Another, less optimistic, take on Australia’s level of political dissent would note:
· There are only three players from the major parties, and two of the three precariously placed in terms of their futures;
· There is no one at all on the left standing up for what the left once championed;
· The micro freedom parties, such as the UAP, One Nation, Family First and the (libertarian) Liberal Democrats, are truly micro, and seemingly destined to stay that way, given their paltry and stalled level of voter support;
· At least one of the micros (One Nation) is being torn apart by internal division;
· There is no evidence whatsoever of the micro parties joining forces to create momentum and greater standing;
· There is no one of the stature of (say) a Nigel Farage with political brand recognition, a record of political impact, an outsider’s status and a media megaphone in Australia to take dissidence to another level;
· There is next to nil articulated, popular appetite in Australia for a Covid Nuremberg.

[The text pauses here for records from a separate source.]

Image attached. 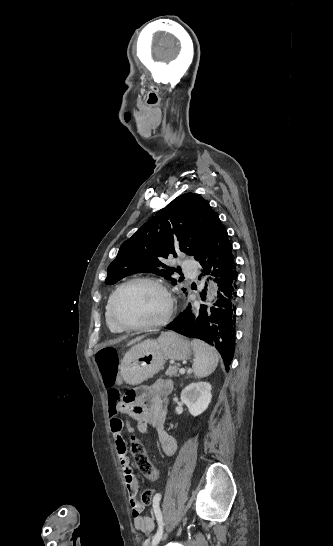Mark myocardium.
<instances>
[{"mask_svg":"<svg viewBox=\"0 0 333 546\" xmlns=\"http://www.w3.org/2000/svg\"><path fill=\"white\" fill-rule=\"evenodd\" d=\"M133 283L152 284V285H155V286L159 287L163 291V293L165 294L166 299H167V309H166L164 315L161 318H159V319H157L155 321H152V322L137 324V325H128V324H125V323L121 322L118 319V317L116 315V312H115V305H116L117 297H118V295H119V293L121 292L122 289H124L126 286H128L130 284H133ZM174 311H175V299H174L170 289L168 288V286L166 285V283L164 281H162L161 279L156 278V277H151V276L132 277V278L124 281L123 283H121L114 290V292L112 293L111 298H110L109 312H110L111 320L122 331H146V330H152V329L162 327V326L169 323V321L172 319Z\"/></svg>","mask_w":333,"mask_h":546,"instance_id":"f54148a6","label":"myocardium"}]
</instances>
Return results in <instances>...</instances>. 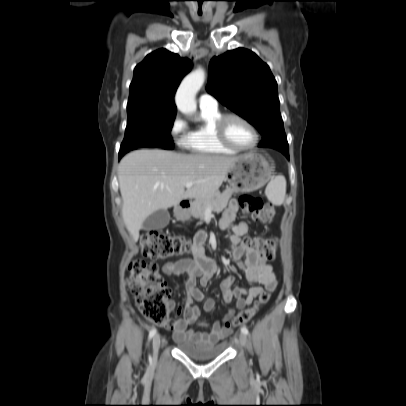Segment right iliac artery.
I'll return each instance as SVG.
<instances>
[{
    "instance_id": "obj_1",
    "label": "right iliac artery",
    "mask_w": 406,
    "mask_h": 406,
    "mask_svg": "<svg viewBox=\"0 0 406 406\" xmlns=\"http://www.w3.org/2000/svg\"><path fill=\"white\" fill-rule=\"evenodd\" d=\"M157 330L155 328H152L149 332V336H148V341H150L153 336L156 334Z\"/></svg>"
}]
</instances>
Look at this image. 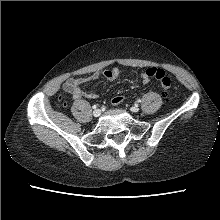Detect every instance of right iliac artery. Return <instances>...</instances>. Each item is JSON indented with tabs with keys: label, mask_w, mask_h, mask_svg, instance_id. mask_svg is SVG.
Wrapping results in <instances>:
<instances>
[{
	"label": "right iliac artery",
	"mask_w": 220,
	"mask_h": 220,
	"mask_svg": "<svg viewBox=\"0 0 220 220\" xmlns=\"http://www.w3.org/2000/svg\"><path fill=\"white\" fill-rule=\"evenodd\" d=\"M93 109H96L97 108V106L96 105H93V107H92Z\"/></svg>",
	"instance_id": "obj_1"
}]
</instances>
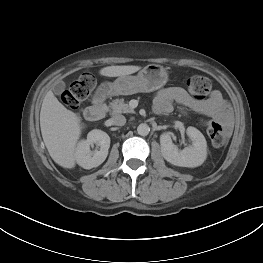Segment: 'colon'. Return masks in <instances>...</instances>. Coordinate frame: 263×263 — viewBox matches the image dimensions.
Wrapping results in <instances>:
<instances>
[{"label":"colon","mask_w":263,"mask_h":263,"mask_svg":"<svg viewBox=\"0 0 263 263\" xmlns=\"http://www.w3.org/2000/svg\"><path fill=\"white\" fill-rule=\"evenodd\" d=\"M94 85L95 80L90 74L81 75L63 93V103L70 109L79 108V106L89 98ZM186 87L192 96L201 99L210 93L212 83L208 77L193 75L186 80ZM204 126L215 147H222L225 145L226 135L223 127L218 121L213 119L205 120Z\"/></svg>","instance_id":"5ec220e1"}]
</instances>
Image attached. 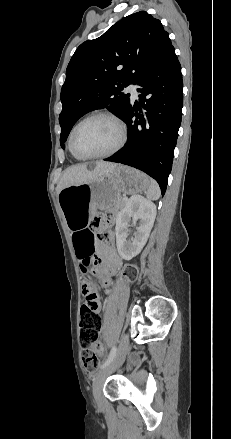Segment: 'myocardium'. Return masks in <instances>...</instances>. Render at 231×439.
I'll list each match as a JSON object with an SVG mask.
<instances>
[{
    "label": "myocardium",
    "instance_id": "obj_1",
    "mask_svg": "<svg viewBox=\"0 0 231 439\" xmlns=\"http://www.w3.org/2000/svg\"><path fill=\"white\" fill-rule=\"evenodd\" d=\"M97 117H104V118H107L110 121H112L118 128L119 139H118L117 143L115 144V146L106 152L99 153V154H92V155L79 154L75 150L74 143H73L75 132L79 128V126L82 125L84 122H86L92 118H97ZM126 137H127L126 127L117 115H115L114 113L109 112V111H96V112H93V113L86 115L85 117H83L81 120H79L74 125V127L72 128L70 135H69V149L72 152V154H74L79 159L107 158V157H110V156L114 155L115 153H117L124 146V144L126 142Z\"/></svg>",
    "mask_w": 231,
    "mask_h": 439
}]
</instances>
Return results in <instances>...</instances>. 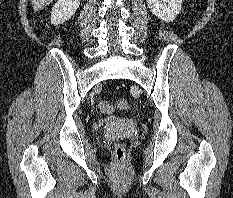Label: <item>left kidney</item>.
<instances>
[{"mask_svg": "<svg viewBox=\"0 0 233 198\" xmlns=\"http://www.w3.org/2000/svg\"><path fill=\"white\" fill-rule=\"evenodd\" d=\"M156 17L164 22L173 21L181 11L183 0H146Z\"/></svg>", "mask_w": 233, "mask_h": 198, "instance_id": "5707ae66", "label": "left kidney"}]
</instances>
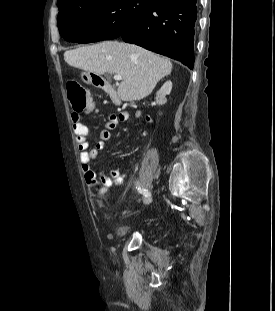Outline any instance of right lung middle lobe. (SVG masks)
Wrapping results in <instances>:
<instances>
[{
	"mask_svg": "<svg viewBox=\"0 0 275 311\" xmlns=\"http://www.w3.org/2000/svg\"><path fill=\"white\" fill-rule=\"evenodd\" d=\"M158 0H71L58 5L60 35L71 42L90 43L117 38L140 13Z\"/></svg>",
	"mask_w": 275,
	"mask_h": 311,
	"instance_id": "dd1d6c3e",
	"label": "right lung middle lobe"
}]
</instances>
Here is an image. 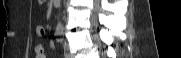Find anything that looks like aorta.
<instances>
[{"mask_svg":"<svg viewBox=\"0 0 181 58\" xmlns=\"http://www.w3.org/2000/svg\"><path fill=\"white\" fill-rule=\"evenodd\" d=\"M64 27L62 22L58 21L57 26H56V32H63Z\"/></svg>","mask_w":181,"mask_h":58,"instance_id":"aorta-1","label":"aorta"}]
</instances>
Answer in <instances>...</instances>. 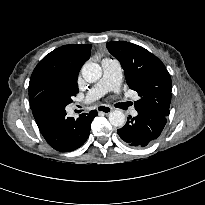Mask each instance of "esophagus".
<instances>
[{
    "instance_id": "1",
    "label": "esophagus",
    "mask_w": 205,
    "mask_h": 205,
    "mask_svg": "<svg viewBox=\"0 0 205 205\" xmlns=\"http://www.w3.org/2000/svg\"><path fill=\"white\" fill-rule=\"evenodd\" d=\"M97 111L104 114H109L112 111V108L106 105H100L97 107Z\"/></svg>"
}]
</instances>
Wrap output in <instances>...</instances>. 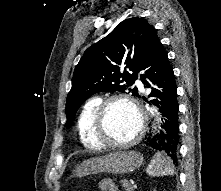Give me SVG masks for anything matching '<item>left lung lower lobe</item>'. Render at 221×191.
<instances>
[{
	"label": "left lung lower lobe",
	"mask_w": 221,
	"mask_h": 191,
	"mask_svg": "<svg viewBox=\"0 0 221 191\" xmlns=\"http://www.w3.org/2000/svg\"><path fill=\"white\" fill-rule=\"evenodd\" d=\"M141 72L140 80L145 87L155 86L149 96L157 98L152 102L160 108L163 121L162 130L148 138L149 145L175 162L179 146L177 87L167 52L158 38L152 42Z\"/></svg>",
	"instance_id": "0a47b994"
}]
</instances>
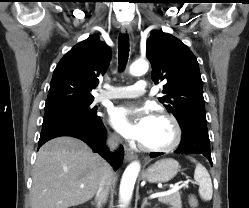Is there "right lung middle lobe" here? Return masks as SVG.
Listing matches in <instances>:
<instances>
[{"instance_id":"dd1d6c3e","label":"right lung middle lobe","mask_w":249,"mask_h":208,"mask_svg":"<svg viewBox=\"0 0 249 208\" xmlns=\"http://www.w3.org/2000/svg\"><path fill=\"white\" fill-rule=\"evenodd\" d=\"M93 100L82 101V102H72L61 104L53 107L45 108V114L56 113L65 115H74L84 119H94L97 118L96 110L97 108H91V103Z\"/></svg>"}]
</instances>
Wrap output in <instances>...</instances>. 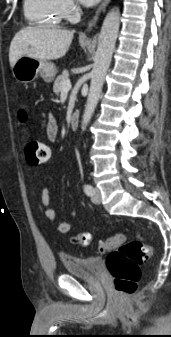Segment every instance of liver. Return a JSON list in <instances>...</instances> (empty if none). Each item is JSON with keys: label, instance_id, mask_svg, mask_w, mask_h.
Masks as SVG:
<instances>
[{"label": "liver", "instance_id": "obj_1", "mask_svg": "<svg viewBox=\"0 0 171 337\" xmlns=\"http://www.w3.org/2000/svg\"><path fill=\"white\" fill-rule=\"evenodd\" d=\"M73 39V31L46 28L27 27L20 30L13 38L9 48L11 67L22 56H28L44 61L63 57Z\"/></svg>", "mask_w": 171, "mask_h": 337}]
</instances>
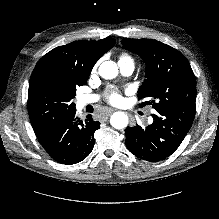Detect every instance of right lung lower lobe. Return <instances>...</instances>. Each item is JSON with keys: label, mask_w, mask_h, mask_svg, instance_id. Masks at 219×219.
Masks as SVG:
<instances>
[{"label": "right lung lower lobe", "mask_w": 219, "mask_h": 219, "mask_svg": "<svg viewBox=\"0 0 219 219\" xmlns=\"http://www.w3.org/2000/svg\"><path fill=\"white\" fill-rule=\"evenodd\" d=\"M75 114L73 109L48 119L30 117L39 142L61 164L71 165L84 160L94 147L93 135L100 127L91 115L82 120Z\"/></svg>", "instance_id": "98d812e1"}]
</instances>
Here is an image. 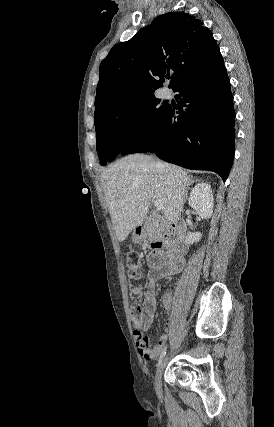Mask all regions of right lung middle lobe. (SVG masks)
<instances>
[{
	"instance_id": "obj_1",
	"label": "right lung middle lobe",
	"mask_w": 274,
	"mask_h": 427,
	"mask_svg": "<svg viewBox=\"0 0 274 427\" xmlns=\"http://www.w3.org/2000/svg\"><path fill=\"white\" fill-rule=\"evenodd\" d=\"M154 94L119 101L95 115L96 149L106 165L127 146L145 137L168 109Z\"/></svg>"
}]
</instances>
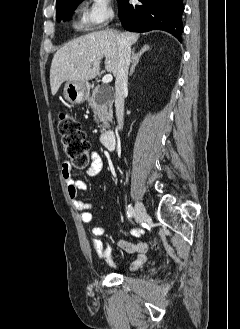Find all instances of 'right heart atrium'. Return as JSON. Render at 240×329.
Masks as SVG:
<instances>
[{
    "mask_svg": "<svg viewBox=\"0 0 240 329\" xmlns=\"http://www.w3.org/2000/svg\"><path fill=\"white\" fill-rule=\"evenodd\" d=\"M114 16L111 0H89L83 14V24L91 29L104 26Z\"/></svg>",
    "mask_w": 240,
    "mask_h": 329,
    "instance_id": "right-heart-atrium-1",
    "label": "right heart atrium"
}]
</instances>
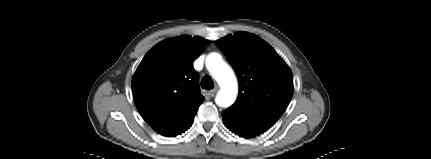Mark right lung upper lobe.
<instances>
[{
	"label": "right lung upper lobe",
	"mask_w": 431,
	"mask_h": 159,
	"mask_svg": "<svg viewBox=\"0 0 431 159\" xmlns=\"http://www.w3.org/2000/svg\"><path fill=\"white\" fill-rule=\"evenodd\" d=\"M201 37L180 36L155 45L132 79L135 105L158 133L173 137L185 132L203 102L193 61L208 46Z\"/></svg>",
	"instance_id": "right-lung-upper-lobe-1"
}]
</instances>
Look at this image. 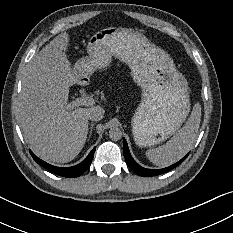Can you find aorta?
Here are the masks:
<instances>
[{
    "label": "aorta",
    "mask_w": 233,
    "mask_h": 233,
    "mask_svg": "<svg viewBox=\"0 0 233 233\" xmlns=\"http://www.w3.org/2000/svg\"><path fill=\"white\" fill-rule=\"evenodd\" d=\"M109 137L114 141H118L122 138V131L118 127H113L109 130Z\"/></svg>",
    "instance_id": "aorta-1"
}]
</instances>
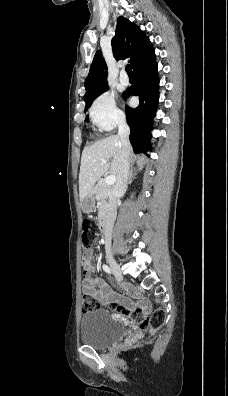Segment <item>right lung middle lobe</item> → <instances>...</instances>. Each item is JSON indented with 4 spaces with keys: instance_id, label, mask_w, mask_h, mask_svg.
<instances>
[{
    "instance_id": "dd1d6c3e",
    "label": "right lung middle lobe",
    "mask_w": 228,
    "mask_h": 396,
    "mask_svg": "<svg viewBox=\"0 0 228 396\" xmlns=\"http://www.w3.org/2000/svg\"><path fill=\"white\" fill-rule=\"evenodd\" d=\"M107 89H108V88H106V89H104V90H102V91L96 93L94 96H92V97L86 102L85 111L91 106L92 101H93L94 99H96L99 95H101L103 92H105ZM86 121H88V117L86 118Z\"/></svg>"
}]
</instances>
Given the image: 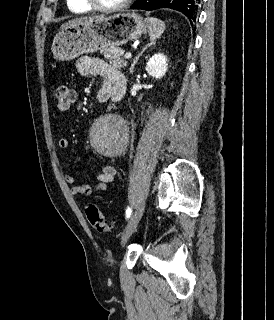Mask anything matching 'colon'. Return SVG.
<instances>
[{
    "label": "colon",
    "mask_w": 274,
    "mask_h": 320,
    "mask_svg": "<svg viewBox=\"0 0 274 320\" xmlns=\"http://www.w3.org/2000/svg\"><path fill=\"white\" fill-rule=\"evenodd\" d=\"M53 99L59 111H66L74 100L71 88L66 85H57L53 88ZM89 223L100 233L110 232L112 224L108 223L98 205L92 203L85 208Z\"/></svg>",
    "instance_id": "1"
}]
</instances>
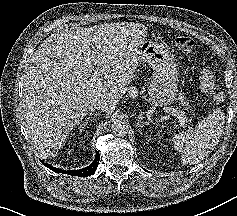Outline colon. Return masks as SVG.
I'll use <instances>...</instances> for the list:
<instances>
[{
	"instance_id": "5ec220e1",
	"label": "colon",
	"mask_w": 237,
	"mask_h": 216,
	"mask_svg": "<svg viewBox=\"0 0 237 216\" xmlns=\"http://www.w3.org/2000/svg\"><path fill=\"white\" fill-rule=\"evenodd\" d=\"M195 41L189 36H179L175 40L176 48L183 54H189L193 50ZM224 94L222 92H217L214 94L213 99L216 103H221L224 101Z\"/></svg>"
}]
</instances>
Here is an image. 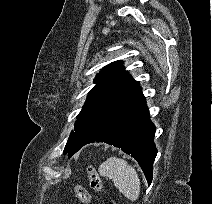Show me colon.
Masks as SVG:
<instances>
[{"instance_id":"colon-1","label":"colon","mask_w":212,"mask_h":204,"mask_svg":"<svg viewBox=\"0 0 212 204\" xmlns=\"http://www.w3.org/2000/svg\"><path fill=\"white\" fill-rule=\"evenodd\" d=\"M88 177H89L90 186L93 190L98 191V192H102L104 190L101 178H100L97 170L93 166H90L88 168ZM74 192H75L76 197L83 204H90L91 196L85 187H83L80 184H76L74 186Z\"/></svg>"}]
</instances>
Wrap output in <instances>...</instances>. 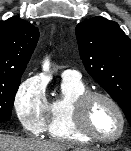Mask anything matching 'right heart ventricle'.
<instances>
[{"instance_id": "obj_1", "label": "right heart ventricle", "mask_w": 131, "mask_h": 151, "mask_svg": "<svg viewBox=\"0 0 131 151\" xmlns=\"http://www.w3.org/2000/svg\"><path fill=\"white\" fill-rule=\"evenodd\" d=\"M62 96L48 105L45 132L48 137L71 143H87L91 140L80 134L74 124L73 105L76 99L87 91L79 79H62Z\"/></svg>"}]
</instances>
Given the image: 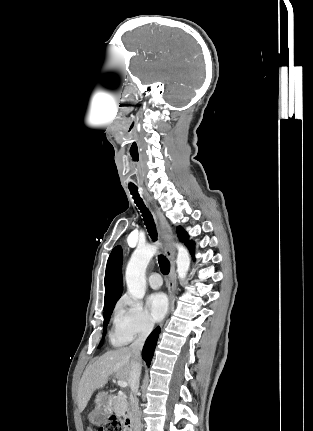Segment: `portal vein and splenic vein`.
Instances as JSON below:
<instances>
[{"label": "portal vein and splenic vein", "instance_id": "1", "mask_svg": "<svg viewBox=\"0 0 313 431\" xmlns=\"http://www.w3.org/2000/svg\"><path fill=\"white\" fill-rule=\"evenodd\" d=\"M117 383L118 386L121 388H126L128 386V383L126 381L119 380Z\"/></svg>", "mask_w": 313, "mask_h": 431}]
</instances>
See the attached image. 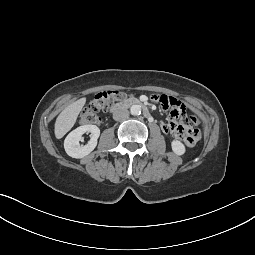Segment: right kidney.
I'll list each match as a JSON object with an SVG mask.
<instances>
[{"instance_id":"1","label":"right kidney","mask_w":255,"mask_h":255,"mask_svg":"<svg viewBox=\"0 0 255 255\" xmlns=\"http://www.w3.org/2000/svg\"><path fill=\"white\" fill-rule=\"evenodd\" d=\"M91 133L90 141L86 145H80L84 133ZM100 129L96 125H83L70 132L64 140V149L72 158H83L90 154L97 145Z\"/></svg>"}]
</instances>
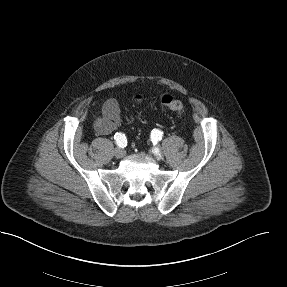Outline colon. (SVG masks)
Returning a JSON list of instances; mask_svg holds the SVG:
<instances>
[{"label": "colon", "mask_w": 287, "mask_h": 287, "mask_svg": "<svg viewBox=\"0 0 287 287\" xmlns=\"http://www.w3.org/2000/svg\"><path fill=\"white\" fill-rule=\"evenodd\" d=\"M159 100L166 109L175 114H182L184 111L183 102L175 96L166 94L161 96Z\"/></svg>", "instance_id": "5ec220e1"}]
</instances>
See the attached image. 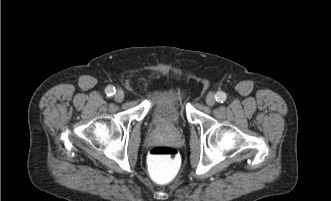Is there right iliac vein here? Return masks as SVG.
Here are the masks:
<instances>
[{
    "label": "right iliac vein",
    "mask_w": 331,
    "mask_h": 201,
    "mask_svg": "<svg viewBox=\"0 0 331 201\" xmlns=\"http://www.w3.org/2000/svg\"><path fill=\"white\" fill-rule=\"evenodd\" d=\"M114 98H115V100L117 102L123 101V99H124V93H123V91L122 90H117L116 93H115V95H114Z\"/></svg>",
    "instance_id": "1"
}]
</instances>
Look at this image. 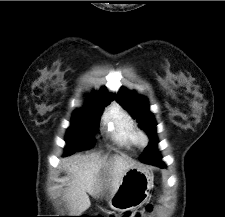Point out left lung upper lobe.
I'll return each mask as SVG.
<instances>
[{
	"instance_id": "obj_1",
	"label": "left lung upper lobe",
	"mask_w": 225,
	"mask_h": 217,
	"mask_svg": "<svg viewBox=\"0 0 225 217\" xmlns=\"http://www.w3.org/2000/svg\"><path fill=\"white\" fill-rule=\"evenodd\" d=\"M116 99L137 119L140 126L145 130L151 140L157 139L155 135L156 122L153 114L148 109V101L145 97L139 96L135 91L121 88ZM146 156V149L140 159Z\"/></svg>"
}]
</instances>
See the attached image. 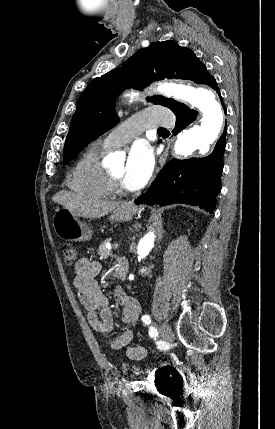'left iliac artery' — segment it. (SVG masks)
<instances>
[{
  "instance_id": "left-iliac-artery-1",
  "label": "left iliac artery",
  "mask_w": 275,
  "mask_h": 429,
  "mask_svg": "<svg viewBox=\"0 0 275 429\" xmlns=\"http://www.w3.org/2000/svg\"><path fill=\"white\" fill-rule=\"evenodd\" d=\"M141 320L144 324H149L151 322V318L149 315L142 316Z\"/></svg>"
}]
</instances>
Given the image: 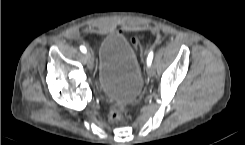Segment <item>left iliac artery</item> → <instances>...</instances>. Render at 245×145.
<instances>
[{
    "label": "left iliac artery",
    "instance_id": "44dca946",
    "mask_svg": "<svg viewBox=\"0 0 245 145\" xmlns=\"http://www.w3.org/2000/svg\"><path fill=\"white\" fill-rule=\"evenodd\" d=\"M153 60V51H151L147 57V65H151Z\"/></svg>",
    "mask_w": 245,
    "mask_h": 145
}]
</instances>
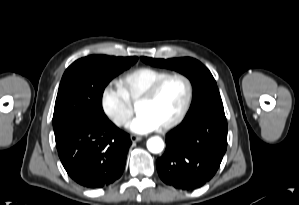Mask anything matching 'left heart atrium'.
I'll return each mask as SVG.
<instances>
[{
  "instance_id": "obj_1",
  "label": "left heart atrium",
  "mask_w": 299,
  "mask_h": 205,
  "mask_svg": "<svg viewBox=\"0 0 299 205\" xmlns=\"http://www.w3.org/2000/svg\"><path fill=\"white\" fill-rule=\"evenodd\" d=\"M159 127V124L146 113H138L128 124V129L137 134H146L157 130Z\"/></svg>"
}]
</instances>
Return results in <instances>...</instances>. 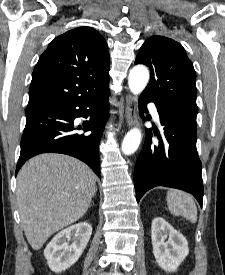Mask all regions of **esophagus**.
<instances>
[{"instance_id":"1","label":"esophagus","mask_w":225,"mask_h":275,"mask_svg":"<svg viewBox=\"0 0 225 275\" xmlns=\"http://www.w3.org/2000/svg\"><path fill=\"white\" fill-rule=\"evenodd\" d=\"M125 119L128 126H135L138 124L136 116V98L132 95L126 96Z\"/></svg>"}]
</instances>
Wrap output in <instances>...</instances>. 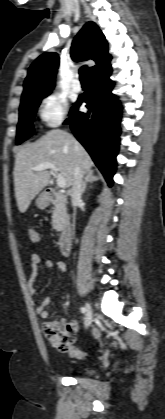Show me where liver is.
<instances>
[{
    "instance_id": "liver-1",
    "label": "liver",
    "mask_w": 165,
    "mask_h": 419,
    "mask_svg": "<svg viewBox=\"0 0 165 419\" xmlns=\"http://www.w3.org/2000/svg\"><path fill=\"white\" fill-rule=\"evenodd\" d=\"M45 162L56 166L67 187L72 185L77 165L83 174L93 166L85 148L64 130L48 131L38 141L24 146L15 156L13 172L15 196L21 213L26 212L35 196L49 184L51 170L34 171L36 165Z\"/></svg>"
}]
</instances>
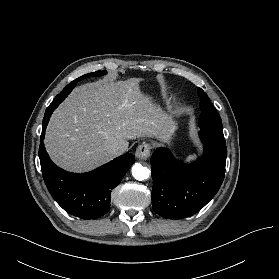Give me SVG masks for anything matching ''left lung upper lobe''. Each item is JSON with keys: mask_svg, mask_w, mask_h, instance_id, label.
<instances>
[{"mask_svg": "<svg viewBox=\"0 0 279 279\" xmlns=\"http://www.w3.org/2000/svg\"><path fill=\"white\" fill-rule=\"evenodd\" d=\"M198 93L200 97L201 108V114L199 118L200 130L215 138L225 141L222 121L219 114L211 104L207 94L200 88L198 89Z\"/></svg>", "mask_w": 279, "mask_h": 279, "instance_id": "obj_1", "label": "left lung upper lobe"}]
</instances>
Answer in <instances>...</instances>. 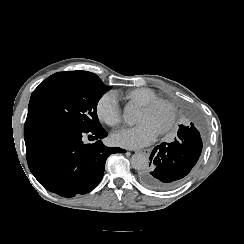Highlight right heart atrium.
Here are the masks:
<instances>
[{
    "mask_svg": "<svg viewBox=\"0 0 244 244\" xmlns=\"http://www.w3.org/2000/svg\"><path fill=\"white\" fill-rule=\"evenodd\" d=\"M95 112L99 120L109 126H117L122 121L121 108L112 92H105L98 98Z\"/></svg>",
    "mask_w": 244,
    "mask_h": 244,
    "instance_id": "right-heart-atrium-1",
    "label": "right heart atrium"
}]
</instances>
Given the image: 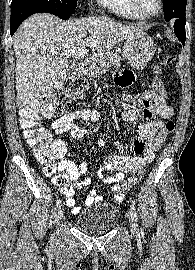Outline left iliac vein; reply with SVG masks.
Segmentation results:
<instances>
[{
  "label": "left iliac vein",
  "instance_id": "left-iliac-vein-1",
  "mask_svg": "<svg viewBox=\"0 0 195 270\" xmlns=\"http://www.w3.org/2000/svg\"><path fill=\"white\" fill-rule=\"evenodd\" d=\"M128 217H129V221H130V229L132 232H135L137 229V225H136V221H135L131 211H129Z\"/></svg>",
  "mask_w": 195,
  "mask_h": 270
}]
</instances>
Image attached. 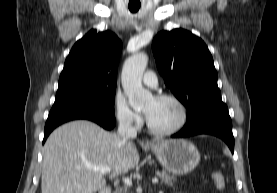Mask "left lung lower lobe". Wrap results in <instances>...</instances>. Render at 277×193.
<instances>
[{
    "label": "left lung lower lobe",
    "mask_w": 277,
    "mask_h": 193,
    "mask_svg": "<svg viewBox=\"0 0 277 193\" xmlns=\"http://www.w3.org/2000/svg\"><path fill=\"white\" fill-rule=\"evenodd\" d=\"M197 134H211L223 139L234 152V137L232 123L227 106L223 104L210 105L187 119L184 128L172 135L173 138L189 137Z\"/></svg>",
    "instance_id": "left-lung-lower-lobe-1"
}]
</instances>
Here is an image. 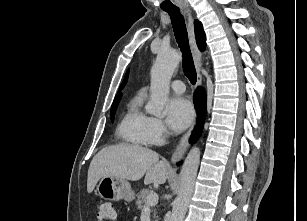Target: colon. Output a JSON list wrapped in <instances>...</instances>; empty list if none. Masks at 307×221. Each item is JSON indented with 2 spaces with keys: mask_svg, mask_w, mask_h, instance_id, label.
Returning a JSON list of instances; mask_svg holds the SVG:
<instances>
[{
  "mask_svg": "<svg viewBox=\"0 0 307 221\" xmlns=\"http://www.w3.org/2000/svg\"><path fill=\"white\" fill-rule=\"evenodd\" d=\"M115 218V211L113 205L107 201L99 203L98 219L100 221H109Z\"/></svg>",
  "mask_w": 307,
  "mask_h": 221,
  "instance_id": "1",
  "label": "colon"
}]
</instances>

Those who optimistically speak of ‘green shoots’ of popular discord down under take heart from the increasing examples of questioning not just Covid policy but all the other efforts of the globalist, woke, progressive, green, authoritarian State and its corporate, media and academic mates to treat citizens as sheep and to further subdue them. One recent example of push-back and its political impact was the recent decision by the (post-Mark McGowan) Western Australian government to reverse, after merely a month, radical new laws dictating that land owners had to get Aboriginal permission to dig holes on their own properties.
Sterner tests await. How will Australians react if one of the new alleged Covid scariants leads to a Covid State comeback, for example? And will Australians resist the massively resourced ‘yes’ vote campaign for the radical, upcoming constitutional referendum on an Aboriginal ‘voice’ to parliament?
A collective V-sign towards masks and any new Covid mandates and a healthy ‘no’ vote at the October referendum would suggest that the tide might be turning against executive overreach generally, and restrictions on personal freedom in particular. This would reinforce the worth of those still isolated, dissident parliamentary voices that their noble efforts are bearing fruit, and that there might even be hope that Australia’s nominally conservative parties might start to get the message that oppositions should oppose, and that their base vote matters. The Liberals’ and Nationals’ decision to support the micro parties’ motion for a Covid inquiry in the Senate might even come to be seen as more than just paying lip-service to the need for collective remorse for the untold damage they did to our nation over these past years.
There are more of us than we think. But we need to be activated, united, strategic and loud because the forces of darkness are, once again, emerging to cheer on the Covid State, and governments of all colours will be only too willing to oblige their demands unless the forces of dissent persist and prevail. Governments across the West, indeed, are harnessing new weapons of control. Specifically, they are seeking to introduce new laws to limit free speech and silence and punish those who push back.
This is where the Australian political rebels (and their supporters) come in. All power to them.